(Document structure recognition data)
"""
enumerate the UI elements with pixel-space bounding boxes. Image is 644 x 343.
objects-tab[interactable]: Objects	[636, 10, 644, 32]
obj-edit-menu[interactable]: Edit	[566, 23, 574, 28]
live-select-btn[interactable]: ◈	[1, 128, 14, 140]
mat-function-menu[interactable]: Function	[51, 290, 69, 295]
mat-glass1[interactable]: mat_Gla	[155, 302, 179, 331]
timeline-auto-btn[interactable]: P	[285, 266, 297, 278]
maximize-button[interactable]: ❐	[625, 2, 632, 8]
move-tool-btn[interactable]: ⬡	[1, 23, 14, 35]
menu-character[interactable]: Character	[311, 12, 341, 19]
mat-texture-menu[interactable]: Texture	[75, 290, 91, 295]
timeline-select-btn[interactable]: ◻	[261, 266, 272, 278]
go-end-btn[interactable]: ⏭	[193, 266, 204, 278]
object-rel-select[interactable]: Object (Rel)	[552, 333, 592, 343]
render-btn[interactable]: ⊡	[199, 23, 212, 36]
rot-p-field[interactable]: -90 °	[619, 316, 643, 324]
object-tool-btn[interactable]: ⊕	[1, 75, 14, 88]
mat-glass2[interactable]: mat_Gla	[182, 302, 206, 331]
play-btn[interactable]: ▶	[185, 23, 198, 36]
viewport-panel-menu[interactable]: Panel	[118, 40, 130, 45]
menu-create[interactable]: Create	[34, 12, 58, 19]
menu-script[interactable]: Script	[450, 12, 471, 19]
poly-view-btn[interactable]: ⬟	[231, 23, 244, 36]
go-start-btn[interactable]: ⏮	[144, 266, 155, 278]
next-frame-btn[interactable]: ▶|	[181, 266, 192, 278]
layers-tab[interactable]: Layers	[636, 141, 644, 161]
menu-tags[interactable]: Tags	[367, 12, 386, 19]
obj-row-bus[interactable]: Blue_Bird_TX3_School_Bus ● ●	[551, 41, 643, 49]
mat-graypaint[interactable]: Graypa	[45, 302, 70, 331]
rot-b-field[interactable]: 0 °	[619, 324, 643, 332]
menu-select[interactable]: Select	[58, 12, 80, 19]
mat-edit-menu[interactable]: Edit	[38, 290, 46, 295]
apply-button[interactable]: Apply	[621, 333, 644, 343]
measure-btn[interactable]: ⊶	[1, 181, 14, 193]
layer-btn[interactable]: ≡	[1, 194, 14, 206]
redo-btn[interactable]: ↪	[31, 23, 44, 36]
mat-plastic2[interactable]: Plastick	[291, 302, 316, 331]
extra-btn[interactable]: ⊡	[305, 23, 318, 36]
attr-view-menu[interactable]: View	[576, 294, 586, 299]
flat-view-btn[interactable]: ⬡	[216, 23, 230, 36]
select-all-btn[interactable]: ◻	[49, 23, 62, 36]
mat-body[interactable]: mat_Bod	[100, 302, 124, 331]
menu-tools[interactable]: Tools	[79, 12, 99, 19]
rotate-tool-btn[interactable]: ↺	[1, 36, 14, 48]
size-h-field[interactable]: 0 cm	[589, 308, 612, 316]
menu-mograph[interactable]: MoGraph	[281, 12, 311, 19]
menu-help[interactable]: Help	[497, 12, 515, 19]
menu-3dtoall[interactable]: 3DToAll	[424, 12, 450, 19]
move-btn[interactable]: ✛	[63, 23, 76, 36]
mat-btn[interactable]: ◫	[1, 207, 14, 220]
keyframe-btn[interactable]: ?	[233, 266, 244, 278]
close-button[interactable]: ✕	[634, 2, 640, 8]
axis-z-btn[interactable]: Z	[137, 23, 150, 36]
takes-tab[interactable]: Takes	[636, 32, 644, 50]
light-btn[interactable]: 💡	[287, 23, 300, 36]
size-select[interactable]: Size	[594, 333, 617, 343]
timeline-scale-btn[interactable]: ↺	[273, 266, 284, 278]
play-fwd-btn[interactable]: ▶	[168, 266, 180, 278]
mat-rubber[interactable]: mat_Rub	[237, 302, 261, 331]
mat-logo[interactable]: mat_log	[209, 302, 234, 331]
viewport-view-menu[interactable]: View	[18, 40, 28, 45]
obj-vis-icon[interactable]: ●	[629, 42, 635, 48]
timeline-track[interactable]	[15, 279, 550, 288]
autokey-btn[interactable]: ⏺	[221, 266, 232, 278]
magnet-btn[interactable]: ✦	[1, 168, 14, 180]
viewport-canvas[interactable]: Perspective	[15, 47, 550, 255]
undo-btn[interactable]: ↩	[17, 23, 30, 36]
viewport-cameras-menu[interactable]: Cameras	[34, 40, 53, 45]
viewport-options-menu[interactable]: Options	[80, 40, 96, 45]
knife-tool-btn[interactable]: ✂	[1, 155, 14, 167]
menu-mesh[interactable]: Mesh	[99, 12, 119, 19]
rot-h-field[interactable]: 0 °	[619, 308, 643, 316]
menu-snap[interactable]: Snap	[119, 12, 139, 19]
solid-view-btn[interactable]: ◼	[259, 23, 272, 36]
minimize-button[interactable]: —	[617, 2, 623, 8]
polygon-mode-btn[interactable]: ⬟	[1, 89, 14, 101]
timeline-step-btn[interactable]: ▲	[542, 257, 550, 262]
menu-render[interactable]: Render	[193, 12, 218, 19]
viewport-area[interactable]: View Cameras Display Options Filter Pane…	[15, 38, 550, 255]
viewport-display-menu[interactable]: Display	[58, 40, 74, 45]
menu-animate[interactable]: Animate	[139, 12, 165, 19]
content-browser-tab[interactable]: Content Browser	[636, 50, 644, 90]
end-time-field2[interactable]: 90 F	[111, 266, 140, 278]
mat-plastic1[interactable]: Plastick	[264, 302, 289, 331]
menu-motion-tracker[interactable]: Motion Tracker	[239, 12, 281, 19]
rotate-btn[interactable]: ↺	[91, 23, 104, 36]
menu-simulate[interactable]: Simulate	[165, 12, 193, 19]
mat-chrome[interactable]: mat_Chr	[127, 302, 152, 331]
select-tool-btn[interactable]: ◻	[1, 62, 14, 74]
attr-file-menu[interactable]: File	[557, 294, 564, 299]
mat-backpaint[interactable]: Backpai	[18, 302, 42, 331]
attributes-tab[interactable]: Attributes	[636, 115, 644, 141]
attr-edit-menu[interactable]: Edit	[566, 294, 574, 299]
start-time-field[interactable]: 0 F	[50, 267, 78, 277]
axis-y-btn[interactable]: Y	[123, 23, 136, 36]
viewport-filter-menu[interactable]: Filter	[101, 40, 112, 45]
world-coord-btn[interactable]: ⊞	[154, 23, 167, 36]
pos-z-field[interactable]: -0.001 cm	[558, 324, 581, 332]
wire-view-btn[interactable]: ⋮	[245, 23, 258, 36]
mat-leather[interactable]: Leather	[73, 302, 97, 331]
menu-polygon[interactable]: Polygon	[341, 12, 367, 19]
"""
• EXERCISE: Among the lines of the data, some may contain the string "Options"; report how many, and nothing more.

• SOLUTION FOR THIS EXERCISE: 2